Le récent long métrage de Michael Mann Ferrari nous fait visiter, dans la seconde partie, l’Italie de 1957. L’épreuve d’endurance des Mille Miglia lançait des pur-sang téméraires ivres de vitesse sur route ouverte, de Brescia à Rome et retour. La splendeur de ces rageuses sculptures métalliques façonnées par le vent exaltait les paysages qu’elles déchiraient par les aboiements sauvages de leurs sublimes mécaniques. Dans le centre des villes, lors des ravitaillements, au milieu des palais Renaissance immobiles et silencieux, au pied du Duomo, la noblesse de ces divinités d’acier semblait compléter par leur génie propre les architectures des siècles passés.

Aujourd’hui, les villes et les campagnes sont encombrées de monstres hideux, trop nombreux, trop gros, trop lourds. L’arrogance de leurs calandres démesurées est une invitation à les haïr sans concession. Comparez une DS de 1955 à ce qu’on ose proposer aujourd’hui sous le même nom; voyez la grâce de certaines Mercedes dessinées il y a soixante ans par Paul Bracq (le distingué coupé cabriolet au toit en forme de pagode) et les enclumes surchargées actuelles. Les voitures populaires suscitaient la sympathie, voire le rire: la Mini de Mr Bean, la Deux-Chevaux de la bonne sœur du Gendarme à Saint-Tropez. Aujourd’hui il n’y a pas de quoi se marrer. Comment est-on arrivé à un parc automobile aussi déprimant, grisâtre et uniforme?

La plupart des gens font ce constat: toutes les voitures se ressemblent. Naguère, même un ignorant ne confondait pas une Alfa Romeo dédiée à la conduite sportive et une Jeep prête à affronter les fondrières et la boue. A présent, ces deux marques pourtant très typées ont fusionné dans un grand groupe industriel, Stellantis, qui compte aussi Peugeot, Citroën, Lancia, Fiat, Opel, Chrysler, Dodge, Maserati. Donc les dernières Alfa et Jeep sont construites sur le même châssis, avec les mêmes moteurs, les mêmes composants. Pour les distinguer, et tromper le client, on fait appel à des éléments stylistiques historiques propres à chaque marque. On joue la nostalgie, mais l’âme n’y est plus. Ces économies dites d’échelle sont rendues nécessaires pour contrer la concurrence qui procède de la même manière.

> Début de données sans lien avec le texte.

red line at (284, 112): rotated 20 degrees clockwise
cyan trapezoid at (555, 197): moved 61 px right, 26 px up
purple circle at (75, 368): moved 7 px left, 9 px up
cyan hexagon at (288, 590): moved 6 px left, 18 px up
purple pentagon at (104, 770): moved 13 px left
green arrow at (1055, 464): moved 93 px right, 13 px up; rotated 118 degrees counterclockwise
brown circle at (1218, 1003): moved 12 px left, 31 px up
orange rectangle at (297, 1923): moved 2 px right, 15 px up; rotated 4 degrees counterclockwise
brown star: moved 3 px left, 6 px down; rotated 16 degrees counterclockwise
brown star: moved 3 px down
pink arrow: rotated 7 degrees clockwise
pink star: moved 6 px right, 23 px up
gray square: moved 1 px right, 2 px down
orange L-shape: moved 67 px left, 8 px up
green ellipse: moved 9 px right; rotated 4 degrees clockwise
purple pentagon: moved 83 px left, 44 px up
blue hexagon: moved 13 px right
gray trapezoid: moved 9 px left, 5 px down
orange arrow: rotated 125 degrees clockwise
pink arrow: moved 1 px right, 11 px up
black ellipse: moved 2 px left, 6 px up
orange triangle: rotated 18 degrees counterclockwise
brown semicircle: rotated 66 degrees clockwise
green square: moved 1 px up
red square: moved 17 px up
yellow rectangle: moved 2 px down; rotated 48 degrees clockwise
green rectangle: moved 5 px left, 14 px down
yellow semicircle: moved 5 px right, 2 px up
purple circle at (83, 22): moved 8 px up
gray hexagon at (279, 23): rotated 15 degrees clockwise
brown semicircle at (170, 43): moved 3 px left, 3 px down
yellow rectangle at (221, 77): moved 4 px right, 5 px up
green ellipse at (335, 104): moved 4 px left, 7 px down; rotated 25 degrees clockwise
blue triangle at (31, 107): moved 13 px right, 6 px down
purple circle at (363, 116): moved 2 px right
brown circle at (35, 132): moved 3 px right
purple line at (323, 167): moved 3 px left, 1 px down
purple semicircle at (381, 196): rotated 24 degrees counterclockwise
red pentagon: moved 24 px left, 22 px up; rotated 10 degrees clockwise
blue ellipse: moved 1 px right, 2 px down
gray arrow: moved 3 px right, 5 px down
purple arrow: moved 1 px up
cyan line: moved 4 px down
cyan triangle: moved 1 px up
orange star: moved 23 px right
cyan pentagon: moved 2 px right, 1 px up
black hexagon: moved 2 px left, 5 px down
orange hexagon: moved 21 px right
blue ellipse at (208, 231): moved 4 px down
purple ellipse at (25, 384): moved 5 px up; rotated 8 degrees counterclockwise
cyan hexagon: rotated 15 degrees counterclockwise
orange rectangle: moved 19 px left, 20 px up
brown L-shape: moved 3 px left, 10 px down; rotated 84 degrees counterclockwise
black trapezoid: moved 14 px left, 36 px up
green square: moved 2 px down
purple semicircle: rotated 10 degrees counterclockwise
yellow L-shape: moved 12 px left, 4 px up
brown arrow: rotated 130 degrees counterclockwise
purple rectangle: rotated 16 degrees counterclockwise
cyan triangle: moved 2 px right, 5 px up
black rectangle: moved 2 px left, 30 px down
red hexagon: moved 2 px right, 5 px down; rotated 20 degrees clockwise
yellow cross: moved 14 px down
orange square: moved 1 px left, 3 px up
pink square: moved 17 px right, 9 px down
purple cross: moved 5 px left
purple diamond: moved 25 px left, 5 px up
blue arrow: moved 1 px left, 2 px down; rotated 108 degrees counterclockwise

L’ingénieur Colin Chapman (1928-1982) est le créateur de la marque de voitures de sport Lotus. Ses constructions étaient régies par le principe Light is right: on obtient de bonnes performances avec des moteurs modestes, si le véhicule est léger. Par ailleurs, on use moins la mécanique, les freins et les pneus. La consommation de carburant reste raisonnable. Les Lotus étaient vivantes, agiles et peu dispendieuses à l’utilisation. Ça c’était avant. Les actuels détenteurs de la marque (le groupe mondial Geely) profitent du prestige du blason pour imposer sur le marché un SUV électrique délirant de 2,6 tonnes, gavé de batteries chinoises qui délivrent 600 chevaux. Un engin inutile qui vient gonfler la flotte de ces pathétiques bunkers sur roues. Colin, reviens! Ils sont devenus fous!

La sécurité passive alourdit les véhicules: zones de déformation de la carrosserie, renforts latéraux, airbags, etc. La clientèle exigeante coche toutes les cases des options: sono à dix haut-parleurs, sièges électriques chauffants massants, écrans numériques d’info divertissement, jantes et pneus surdimensionnés… Toutes les automobiles sont désormais équipées de vitres électriques, de climatisation, de direction assistée. La technologie rend obèse.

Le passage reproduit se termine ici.